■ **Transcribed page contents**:
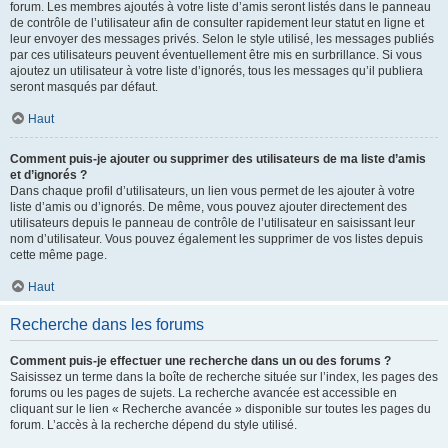
forum. Les membres ajoutés à votre liste d’amis seront listés dans le panneau
de contrôle de l’utilisateur afin de consulter rapidement leur statut en ligne et
leur envoyer des messages privés. Selon le style utilisé, les messages publiés
par ces utilisateurs peuvent éventuellement être mis en surbrillance. Si vous
ajoutez un utilisateur à votre liste d’ignorés, tous les messages qu’il publiera
seront masqués par défaut.
Haut
Comment puis-je ajouter ou supprimer des utilisateurs de ma liste d’amis
et d’ignorés ?
Dans chaque profil d’utilisateurs, un lien vous permet de les ajouter à votre
liste d’amis ou d’ignorés. De même, vous pouvez ajouter directement des
utilisateurs depuis le panneau de contrôle de l’utilisateur en saisissant leur
nom d’utilisateur. Vous pouvez également les supprimer de vos listes depuis
cette même page.
Haut
Recherche dans les forums
Comment puis-je effectuer une recherche dans un ou des forums ?
Saisissez un terme dans la boîte de recherche située sur l’index, les pages des
forums ou les pages de sujets. La recherche avancée est accessible en
cliquant sur le lien « Recherche avancée » disponible sur toutes les pages du
forum. L’accès à la recherche dépend du style utilisé.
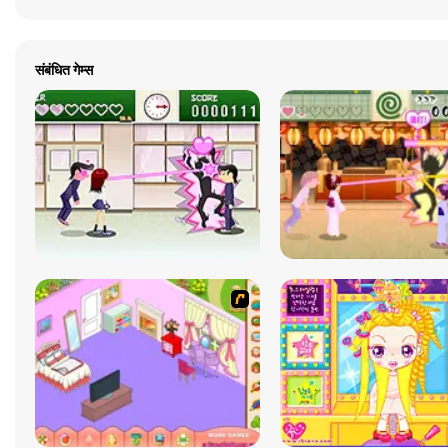
संबंधित गेम्स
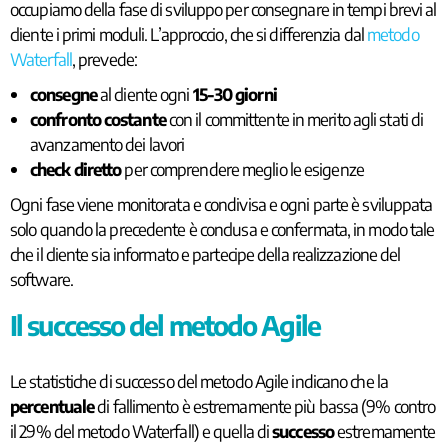
occupiamo della fase di sviluppo per consegnare in tempi brevi al
cliente i primi moduli. L’approccio, che si differenzia dal
metodo
Waterfall
, prevede:
consegne
al cliente ogni
15-30 giorni
confronto costante
con il committente in merito agli stati di
avanzamento dei lavori
check diretto
per comprendere meglio le esigenze
Ogni fase viene monitorata e condivisa e ogni parte è sviluppata
solo quando la precedente è conclusa e confermata, in modo tale
che il cliente sia informato e partecipe della realizzazione del
software.
Il successo del metodo Agile
Le statistiche di successo del metodo Agile indicano che la
percentuale
di fallimento è estremamente più bassa (9% contro
il 29% del metodo Waterfall) e quella di
successo
estremamente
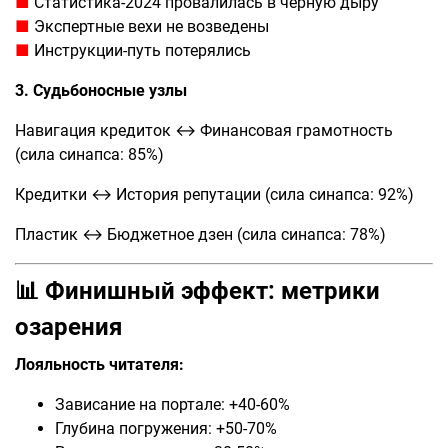
■
Статистика-2024 провалилась в черную дыру
■
Экспертные вехи не возведены
■
Инструкции-путь потерялись
3. Судьбоносные узлы
Навигация кредиток ↔ Финансовая грамотность
(сила синапса: 85%)
Кредитки ↔ История репутации (сила синапса: 92%)
Пластик ↔ Бюджетное дзен (сила синапса: 78%)
📊
Финишный эффект: метрики
озарения
Лояльность читателя:
Зависание на портале: +40-60%
Глубина погружения: +50-70%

■ **What you need to do**: Review the preceding data and report every line that includes the string "сила".

■ **Result**:
(сила синапса: 85%)
Кредитки ↔ История репутации (сила синапса: 92%)
Пластик ↔ Бюджетное дзен (сила синапса: 78%)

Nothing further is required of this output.